Si hubiera que explicar en breves palabras en qué
consiste la teología del cuerpo, podríamos sintetizarlo en tres palabras: el cuerpo habla. Evidentemente, no
se trata de que emitamos sonidos
articulados que constituyen un lenguaje.
Se trata más bien de evitar la creencia de que el cuerpo es una estructura neutra, disponible,
que sirve a los fines que define
autónomamente el sujeto. Este carácter
“neutro” del cuerpo es la tesis central de la ideología de género, que
construye su propuesta alrededor de la
irrelevancia del cuerpo frente a la decisión del sujeto.

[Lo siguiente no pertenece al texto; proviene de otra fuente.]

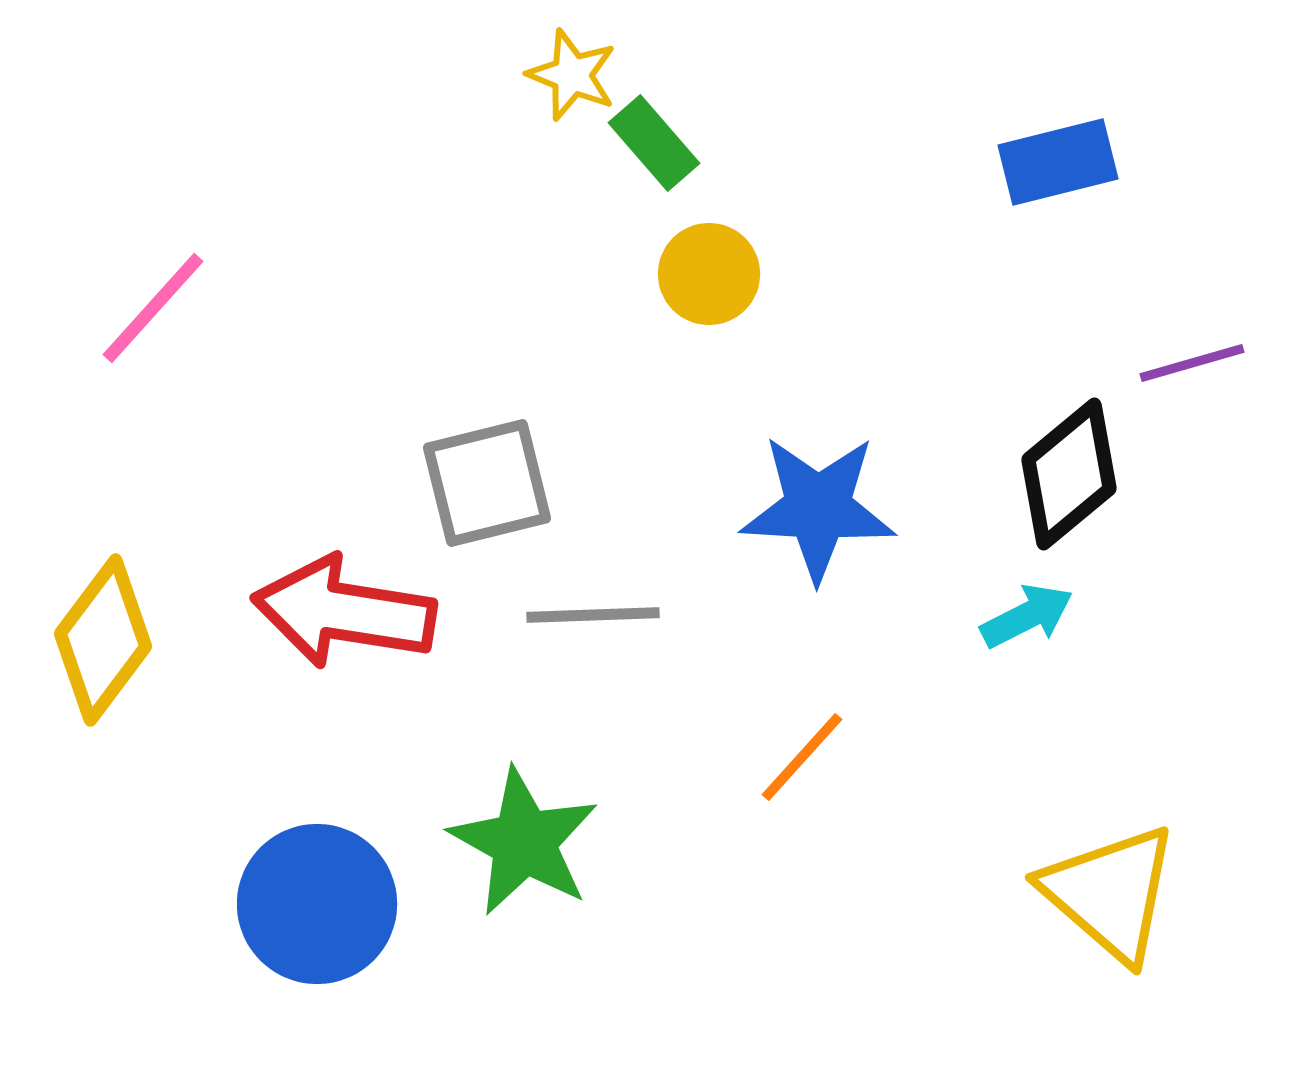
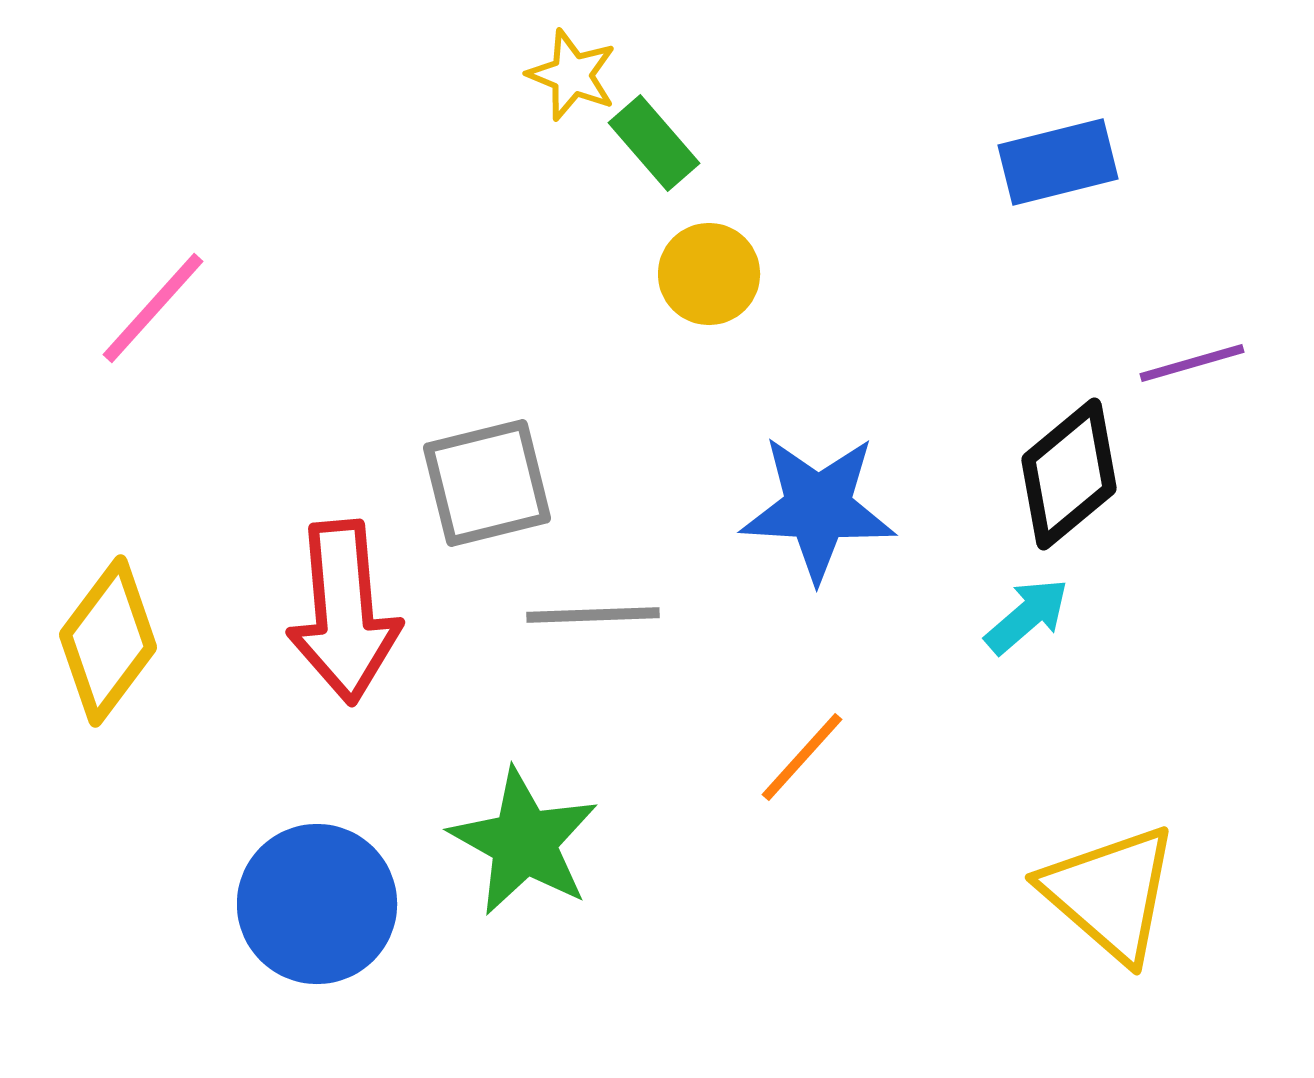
red arrow: rotated 104 degrees counterclockwise
cyan arrow: rotated 14 degrees counterclockwise
yellow diamond: moved 5 px right, 1 px down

Así, no habrá cuerpo masculino ni cuerpo
femenino; hasta ahora lo “femenino” y lo
“masculino” ha sido definido por la sociedad, pero no tiene ninguna base
biológica; afirman los partidarios de la ideología de género que ha sido la cultura dominante la que ha
atribuido ciertos roles sociales a la
categoría “femenino” o “masculino”; pero
estos roles han de ser deconstruidos para que cada sujeto decida el “género” que desea tener. De
este modo, el cuerpo queda separado de
la persona. El cuerpo sería, desde esta
perspectiva, un obstáculo a la libertad y a la
autorrealización de la persona.
En cambio, afirmar que “el cuerpo habla” quiere
decir que si estamos atentos a los
mensajes que nos lanza, nos ayuda a
resolver la pregunta sobre nuestra identidad: quiénes somos y qué sentido tiene
nuestra vida. En el cuerpo se expresa
una riqueza que va más allá del propio
cuerpo, pues remite a una realidad más amplia: la persona. El cuerpo nos
habla de la persona y expresa que la
persona no se da la vida a sí misma, sino que es llamada a la vida por otros; expresa también que el
hombre (varón y mujer) permanece abierto a la relación con los otros; que esta relación de apertura hacia
los otros es señal de que el hombre está
hecho para darse o entregarse a los demás, y expresa finalmente que de esa
apertura a los demás se sigue, de modo
natural, que hombre y mujer son
protagonistas de la llamada a la vida de un
nuevo ser. Y estos significados que el cuerpo nos va desvelando se
refieren, por un lado, a la relación del hombre
con sus padres, con su esposo o esposa, con sus hijos, pero fundamentalmente abren la perspectiva a
la relación del hombre con Dios, su
Creador, su destino final, y en quien la
vida del propio hombre se hace comprensible.